Manuel Weiss

Posted on Mar 30

Automating Database Branches: PR-Triggered Provisioning, Scheduled Refreshes, and TTL Cleanup in Practice

#data #database #ttl

Your application pipeline is fully automated. A developer runs git checkout -b feature/user-auth, opens a PR, and within minutes a preview environment is live with the new code deployed. The PR closes and the environment tears down. Nobody had to think about it.

The database didn't get that memo.

From what I've seen across most teams, the developer ends up doing one of three things: pointing their feature branch at a shared staging environment, waiting for someone to manually provision (set up and configure) a fresh instance, or patching together a one-off clone script that nobody else maintains or remembers to update. This isn't a tooling problem. It's an automation gap. The database is the one component in the stack that still needs a human to make a decision at every stage of its lifecycle.

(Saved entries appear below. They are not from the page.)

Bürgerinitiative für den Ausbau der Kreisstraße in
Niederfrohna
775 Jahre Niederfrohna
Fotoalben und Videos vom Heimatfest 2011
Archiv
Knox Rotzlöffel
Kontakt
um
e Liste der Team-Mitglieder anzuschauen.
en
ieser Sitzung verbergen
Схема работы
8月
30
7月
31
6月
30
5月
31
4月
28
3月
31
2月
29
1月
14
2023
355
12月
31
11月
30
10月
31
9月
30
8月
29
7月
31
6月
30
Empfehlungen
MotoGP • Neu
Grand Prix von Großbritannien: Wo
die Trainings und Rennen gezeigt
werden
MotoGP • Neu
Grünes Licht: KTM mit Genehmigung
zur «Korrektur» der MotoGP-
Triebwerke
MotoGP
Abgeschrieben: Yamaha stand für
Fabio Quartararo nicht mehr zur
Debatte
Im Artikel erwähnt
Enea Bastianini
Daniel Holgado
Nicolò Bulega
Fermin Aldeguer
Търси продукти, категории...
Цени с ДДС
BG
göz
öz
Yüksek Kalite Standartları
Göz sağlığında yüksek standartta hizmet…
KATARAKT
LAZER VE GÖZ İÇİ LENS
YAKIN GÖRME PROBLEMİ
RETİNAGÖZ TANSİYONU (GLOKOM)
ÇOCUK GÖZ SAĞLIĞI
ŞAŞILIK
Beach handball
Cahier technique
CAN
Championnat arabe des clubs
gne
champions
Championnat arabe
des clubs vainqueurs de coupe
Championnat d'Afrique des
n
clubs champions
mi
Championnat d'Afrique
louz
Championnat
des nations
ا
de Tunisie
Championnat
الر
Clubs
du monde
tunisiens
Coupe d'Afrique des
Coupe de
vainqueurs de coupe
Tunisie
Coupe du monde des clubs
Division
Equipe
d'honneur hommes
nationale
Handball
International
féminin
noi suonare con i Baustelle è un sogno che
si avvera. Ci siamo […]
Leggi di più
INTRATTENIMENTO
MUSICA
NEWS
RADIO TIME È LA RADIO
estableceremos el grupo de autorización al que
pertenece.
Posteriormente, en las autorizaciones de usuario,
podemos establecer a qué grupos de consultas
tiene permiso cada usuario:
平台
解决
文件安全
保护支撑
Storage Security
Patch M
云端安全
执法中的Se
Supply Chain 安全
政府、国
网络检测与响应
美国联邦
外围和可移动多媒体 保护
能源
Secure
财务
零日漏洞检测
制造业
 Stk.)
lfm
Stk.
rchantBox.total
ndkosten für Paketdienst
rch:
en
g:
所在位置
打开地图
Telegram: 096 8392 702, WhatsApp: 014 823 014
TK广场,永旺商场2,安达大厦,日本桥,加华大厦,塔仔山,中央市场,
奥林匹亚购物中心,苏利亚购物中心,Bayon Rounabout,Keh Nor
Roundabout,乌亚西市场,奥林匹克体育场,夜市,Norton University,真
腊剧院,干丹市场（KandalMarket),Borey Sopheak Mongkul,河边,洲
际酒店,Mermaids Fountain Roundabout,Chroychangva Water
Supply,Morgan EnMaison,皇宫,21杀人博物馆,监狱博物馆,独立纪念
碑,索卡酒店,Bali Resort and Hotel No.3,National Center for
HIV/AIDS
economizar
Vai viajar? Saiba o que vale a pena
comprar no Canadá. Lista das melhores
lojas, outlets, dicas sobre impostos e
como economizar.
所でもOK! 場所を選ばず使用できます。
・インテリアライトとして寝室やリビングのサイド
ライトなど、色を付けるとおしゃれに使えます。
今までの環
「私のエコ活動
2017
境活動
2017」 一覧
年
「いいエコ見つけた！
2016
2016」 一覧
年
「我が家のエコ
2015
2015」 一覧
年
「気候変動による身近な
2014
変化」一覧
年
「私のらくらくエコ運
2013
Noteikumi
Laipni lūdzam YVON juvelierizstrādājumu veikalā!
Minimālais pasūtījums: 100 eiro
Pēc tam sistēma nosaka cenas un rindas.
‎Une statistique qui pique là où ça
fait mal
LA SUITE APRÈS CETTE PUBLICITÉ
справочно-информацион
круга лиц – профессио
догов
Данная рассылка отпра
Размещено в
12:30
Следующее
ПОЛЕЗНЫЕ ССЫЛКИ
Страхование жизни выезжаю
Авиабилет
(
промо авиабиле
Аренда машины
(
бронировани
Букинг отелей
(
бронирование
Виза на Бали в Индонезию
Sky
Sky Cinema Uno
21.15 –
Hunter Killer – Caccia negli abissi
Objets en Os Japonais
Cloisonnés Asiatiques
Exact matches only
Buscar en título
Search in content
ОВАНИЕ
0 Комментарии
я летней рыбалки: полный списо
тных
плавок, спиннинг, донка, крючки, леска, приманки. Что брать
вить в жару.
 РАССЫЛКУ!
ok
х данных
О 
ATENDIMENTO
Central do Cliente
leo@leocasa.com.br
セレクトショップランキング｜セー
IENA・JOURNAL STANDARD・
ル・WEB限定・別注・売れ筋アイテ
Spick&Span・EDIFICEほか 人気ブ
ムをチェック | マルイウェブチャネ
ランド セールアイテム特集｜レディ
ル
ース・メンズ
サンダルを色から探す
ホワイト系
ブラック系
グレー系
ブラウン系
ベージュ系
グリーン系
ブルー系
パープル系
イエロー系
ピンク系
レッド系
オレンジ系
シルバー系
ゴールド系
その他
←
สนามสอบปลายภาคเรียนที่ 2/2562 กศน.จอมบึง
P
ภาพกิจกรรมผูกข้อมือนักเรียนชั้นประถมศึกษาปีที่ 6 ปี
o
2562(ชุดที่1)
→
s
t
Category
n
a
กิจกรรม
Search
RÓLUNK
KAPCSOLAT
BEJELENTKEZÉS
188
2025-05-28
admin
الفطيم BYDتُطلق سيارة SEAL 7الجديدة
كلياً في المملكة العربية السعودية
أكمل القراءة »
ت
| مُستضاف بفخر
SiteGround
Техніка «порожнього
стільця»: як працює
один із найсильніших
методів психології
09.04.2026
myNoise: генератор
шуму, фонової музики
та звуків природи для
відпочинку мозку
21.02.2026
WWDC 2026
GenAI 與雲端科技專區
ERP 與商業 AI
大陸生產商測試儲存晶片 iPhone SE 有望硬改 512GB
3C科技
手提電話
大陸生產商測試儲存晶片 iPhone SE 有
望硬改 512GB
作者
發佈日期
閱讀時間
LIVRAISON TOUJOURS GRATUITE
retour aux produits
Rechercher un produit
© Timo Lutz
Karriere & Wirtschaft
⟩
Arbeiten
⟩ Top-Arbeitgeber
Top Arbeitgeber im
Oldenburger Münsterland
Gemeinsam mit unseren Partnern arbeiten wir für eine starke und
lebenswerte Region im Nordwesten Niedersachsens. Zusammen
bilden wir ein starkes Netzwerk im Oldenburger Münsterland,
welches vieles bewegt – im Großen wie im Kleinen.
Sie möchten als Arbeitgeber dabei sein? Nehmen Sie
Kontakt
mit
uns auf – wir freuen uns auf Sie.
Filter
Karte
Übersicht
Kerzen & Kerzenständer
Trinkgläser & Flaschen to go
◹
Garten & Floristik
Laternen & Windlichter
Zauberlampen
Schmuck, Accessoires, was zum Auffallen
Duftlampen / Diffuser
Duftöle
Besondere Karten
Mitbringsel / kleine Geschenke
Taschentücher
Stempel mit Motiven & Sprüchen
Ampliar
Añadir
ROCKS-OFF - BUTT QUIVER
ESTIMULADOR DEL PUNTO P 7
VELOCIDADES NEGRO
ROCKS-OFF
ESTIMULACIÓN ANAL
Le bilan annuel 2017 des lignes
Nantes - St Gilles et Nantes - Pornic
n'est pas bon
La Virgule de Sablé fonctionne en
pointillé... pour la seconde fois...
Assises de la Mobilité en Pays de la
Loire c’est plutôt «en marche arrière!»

The fix is applying the same event-driven (triggered by a specific action, like opening a PR) and schedule-based patterns you already use for application code to your database branches. In this article, I walk through three concrete patterns: PR-triggered branch creation, scheduled refreshes, and TTL-based (TTL, or "time-to-live," is a rule that automatically deletes something after a set period) cleanup. I'll show how to wire each one into GitHub Actions using real API calls and shell scripts. These patterns assume a database platform that exposes branch lifecycle operations (create, list, delete) via a REST API. Branching needs to be a core, built-in feature here, not something you're faking with dump-and-restore (manually exporting and re-importing data).

Pattern 1: Auto-Create a Branch When a PR Opens

The trigger is pull_request with types [opened, reopened, closed]. The job calls your database API to create a branch named after the PR number, captures the returned connection string, and injects it into the deployment environment. When the PR closes, a second job in the same workflow file deletes the branch. Teardown is not a separate concern — it lives in the same file.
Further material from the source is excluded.